Running State Interference_Child Rights Law impact on mothers choice Ybreast

While we are quick to declare “breast is best” and what all babies deserve, in the United States we still debate whether a breastfeeding mother has superior rights in a custody battle and whether female prisoners deserve the right to breastfeed their newborn infants. Our legal system does not recognize the rights of the breastfed child and we offer no “first food” protections.

Under the United Arab Emirates’ new Child Rights Law, however, the Federal National Council has declared that every infant is entitled to be nursed and that all babies deserve the right to receive breastmilk. The new law affords babies federal protections that entitle them to receive breastmilk for two years. But hold your applause.

The new law makes it illegal for a mom NOT to breastfeed!

While objective data has clearly established that breastmilk is the ideal first food for optimal growth and development, breastfeeding itself is not easy. And, a law which legally obligates a woman to lactate and places her at penal risk for failing to do so successfully is simply ludicrous.

While I am a proponent of “first food” protections for a breastfeeding child in the case of divorce or during a mother’s incarceration, the Emirates’ new law goes overboard in its attempt to legislate for the welfare of its young. The new law strips the mother of her personal dignities and the freedom of maternal choice.

Assuming the new law is not a veiled attempt to set women back, but that the Federal National Council does have the best interest of babies in mind, I recommend the use of the carrot and not the stick.

In the UK, for instance, the government has recently rolled out a pilot program that pays moms to breastfeed. Finding that breastfeeding saves the National Health Service at least £40 million a year by preventing respiratory and gastrointestinal problems and reducing breast cancer, the government decided that it was financially prudent to pay moms to breastfeed, offering them up to £200 in shopping vouchers just for breastfeeding.

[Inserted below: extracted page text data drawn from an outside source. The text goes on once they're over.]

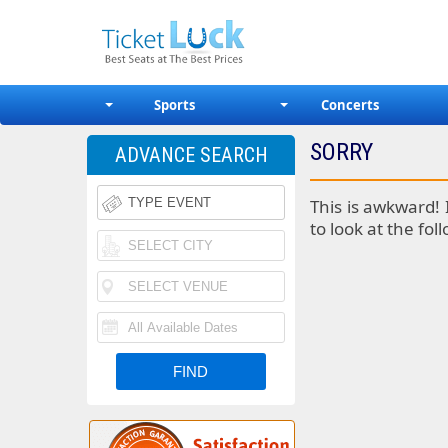
Sports
Concerts
SORRY
ADVANCE SEARCH
This is awkward! 
to look at the fol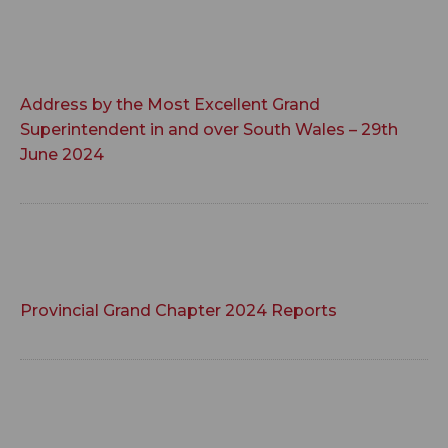
Address by the Most Excellent Grand
Superintendent in and over South Wales – 29th
June 2024
Provincial Grand Chapter 2024 Reports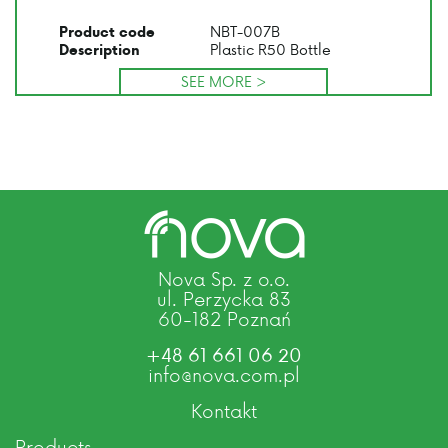
NBT-007B
Product code
Plastic R50 Bottle
Description
SEE MORE >
Nova Sp. z o.o.
ul. Perzycka 83
60-182 Poznań
+48 61 661 06 20
info@nova.com.pl
Kontakt
Products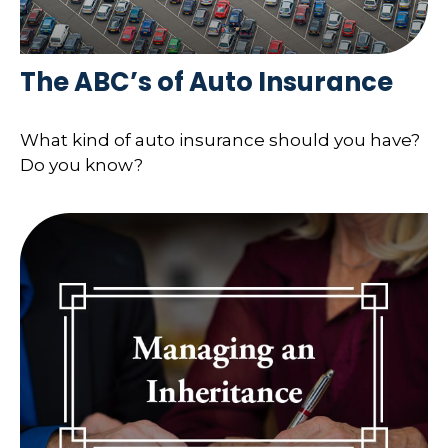
The ABC’s of Auto Insurance
What kind of auto insurance should you have?
Do you know?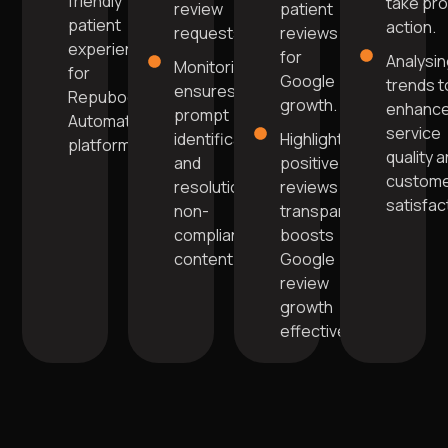
friendly
take pr
review
patient
patient
action.
requests.
reviews
experience
for
Analysi
Monitoring
for
Google
trends t
ensures
Repuboost
growth.
enhanc
prompt
Automation
service
identification
Highlighting
platform.
quality 
and
positive
custom
resolution of
reviews
satisfac
non-
transparently
compliant
boosts
content.
Google
review
growth
effectively.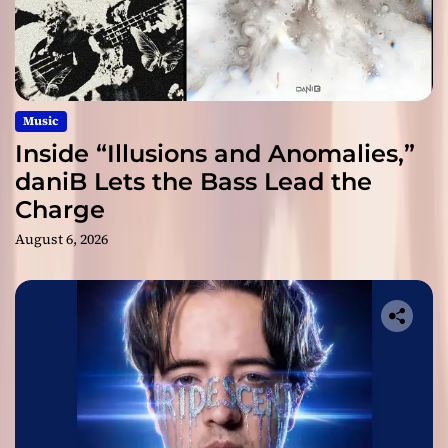
Music
Inside “Illusions and Anomalies,”
daniB Lets the Bass Lead the
Charge
August 6, 2026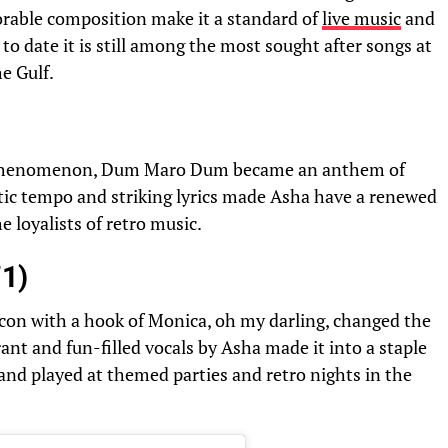
rable composition make it a standard of
live music
and
to date it is still among the most sought after songs at
e Gulf.
l phenomenon, Dum Maro Dum became an anthem of
tic tempo and striking lyrics made Asha have a renewed
e loyalists of retro music.
71)
icon with a hook of Monica, oh my darling, changed the
ant and fun-filled vocals by Asha made it into a staple
and played at themed parties and retro nights in the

In Norway, the government took the organic route, launching an amazing breastfeeding campaign that inspired women to breastfeed by educating them about the powers of breastmilk, provided continuous assistance in the hospital and at home, and worked to change public opinion about breastfeeding. Today, the breastfeeding rate is 99%, women are encouraged to openly breastfeed anywhere, anytime, with both government and corporate maternity policies supporting the breastfeeding mom who is entitled to her choice of 12 months leave with 80% pay or 10 months leave with 100% pay.

While it is laudable for a nation to involve itself in social policy that has the potential of bringing benefits to all of society, policy must never trample upon the rights of some in order to advance the rights of others. No matter how perfect breastmilk may be for baby, it is never OK for anyone – not the state, not your doctor, and not your bossy sister-in-law – to compel you to breastfeed.

If the state wants to make a difference, I recommend the following action plan: (1) provide breastfeeding education that extends beyond the meaningless mantra “breast is best;” (2) implement hospital practices that protect, promote and support breastfeeding right from the start, providing competent assistance with skin-to skin and the first latch; (3) provide breastfeeding mothers with 24/7 ongoing support once they leave the hospital; (4) create social policies that encourage and protect breastfeeding; (5) create financial incentives for employers to implement corporate lactation programs; AND (6) create a federally subsidized national milk bank, providing open access to donor breastmilk that has been screened, cleaned, pasteurized, and certified safe. Breastfeeding does not work for everyone and a national milk bank would provide a far superior alternative to commercial infant formula.

Moms do not need the state regulating their bodily functions or policing their parenting decisions, what moms do need is more encouragement and more support. Maternal guilt, after all, is the mother of all punishments.